Sources have told this newspaper that the party is showing favouritism towards shadow Scotland Secretary Margaret Curran by staging high-profile events in her constituency.

Opinion polls have consistently shown that Scottish Labour, which has 40 MPs north of the border, is facing huge losses to the SNP.

Loading article content

Some predictions have Jim Murphy's party reduced to single digits, with Labour even being tipped to lose seats vacated by Gordon Brown and Alistair Darling.

The returns are particularly bad in former Labour heartlands that voted Yes in September's referendum, such as Glasgow and North Lanarkshire.

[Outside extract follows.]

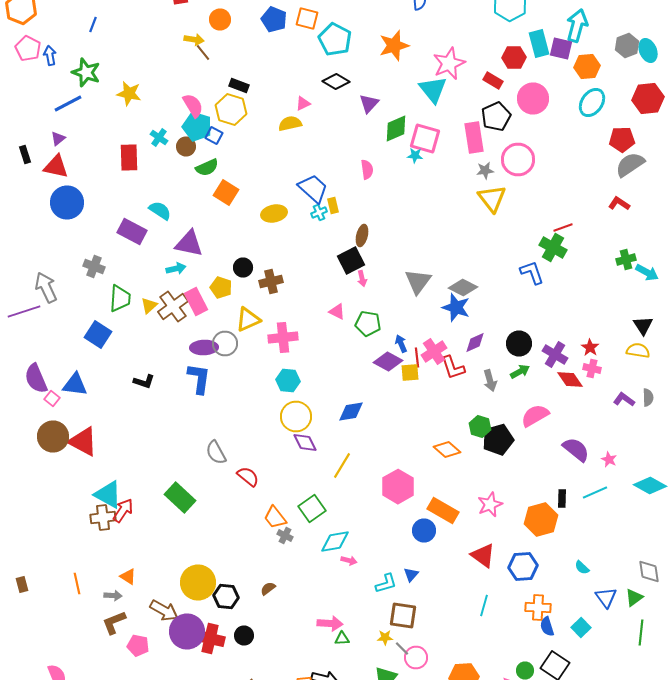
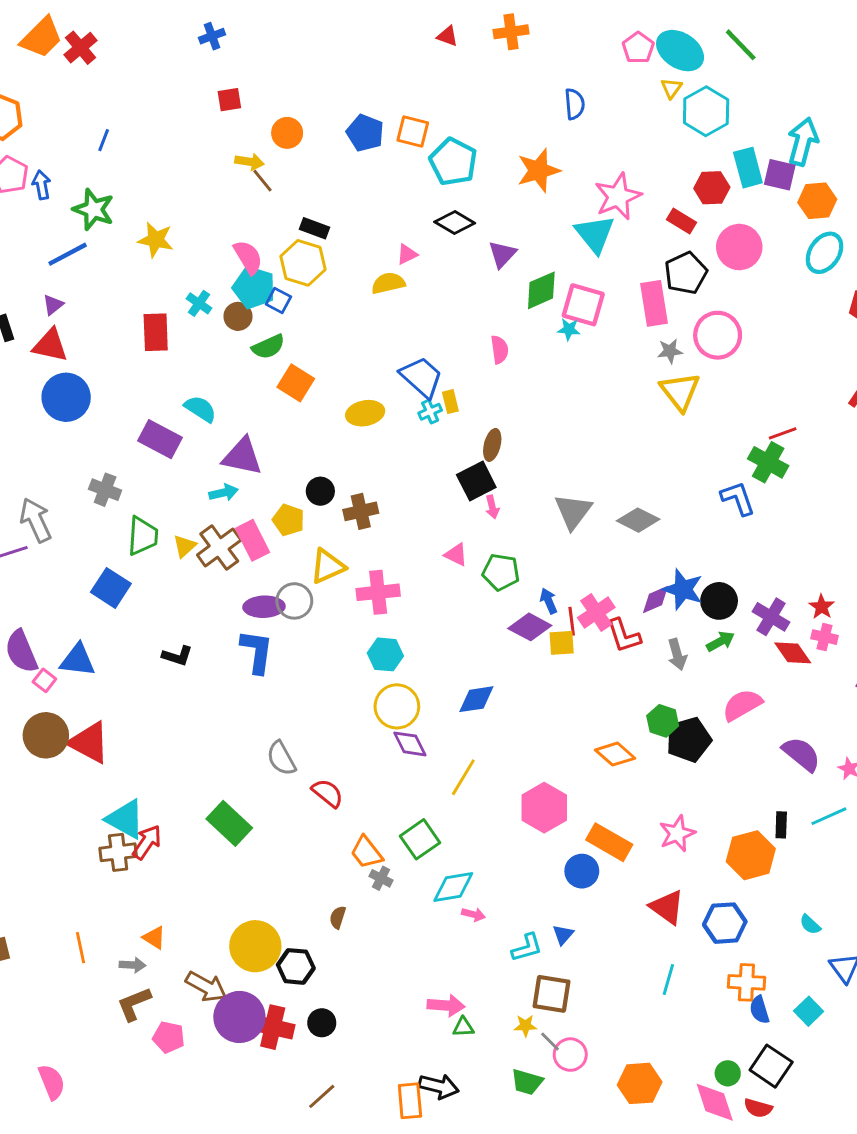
blue star: (456, 308) -> (683, 589), moved
brown semicircle: (268, 588) -> (338, 917), moved, turned -35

The prospect of having to defend nearly every one of its Scottish seats, rather than the traditional practice of focusing on a handful of constituencies, has triggered an internal debate in Labour about where resources should be targeted.

Party insiders believe Curran's Glasgow East seat, which she won in 2010 with a 11,840 majority, is receiving special treatment.

In February, Labour launched its Changing Scotland campaign at a venue in Glasgow's Tollcross area, which is in the heart of Curran's patch.

Days later, Brown delivered a keynote speech at Parkhead Congregational Church outlining his vision of an "economic revolution" in Scotland - a location that was again in Curran's seat.

When Shadow Chancellor Ed Balls visited Scotland earlier this month, his location was Walker Precision Engineering in Curran's constituency.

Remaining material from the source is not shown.